__Exercise aim__: Among the following entries, count the lines that contain "vous" and report only the result.

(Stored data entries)
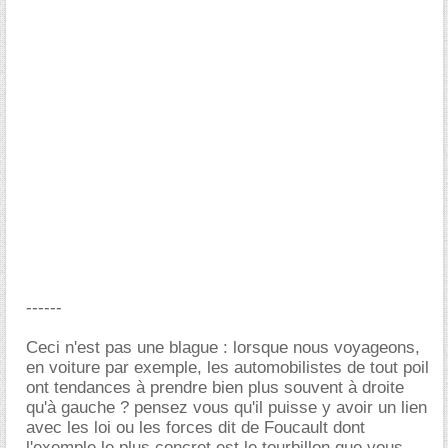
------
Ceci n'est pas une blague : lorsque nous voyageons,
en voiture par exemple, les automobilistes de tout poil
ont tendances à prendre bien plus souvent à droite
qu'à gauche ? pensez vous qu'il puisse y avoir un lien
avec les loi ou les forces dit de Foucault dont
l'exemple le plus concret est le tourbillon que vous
--
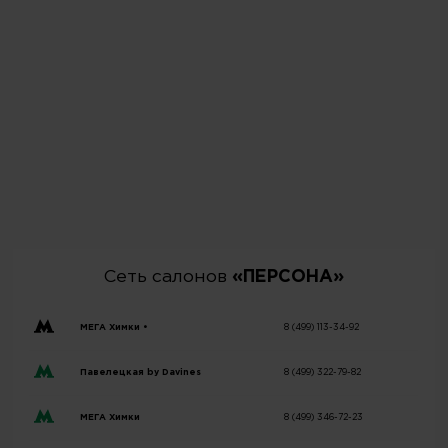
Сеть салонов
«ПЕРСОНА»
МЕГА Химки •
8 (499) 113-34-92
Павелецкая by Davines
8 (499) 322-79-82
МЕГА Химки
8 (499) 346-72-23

__Exercise answer__: 2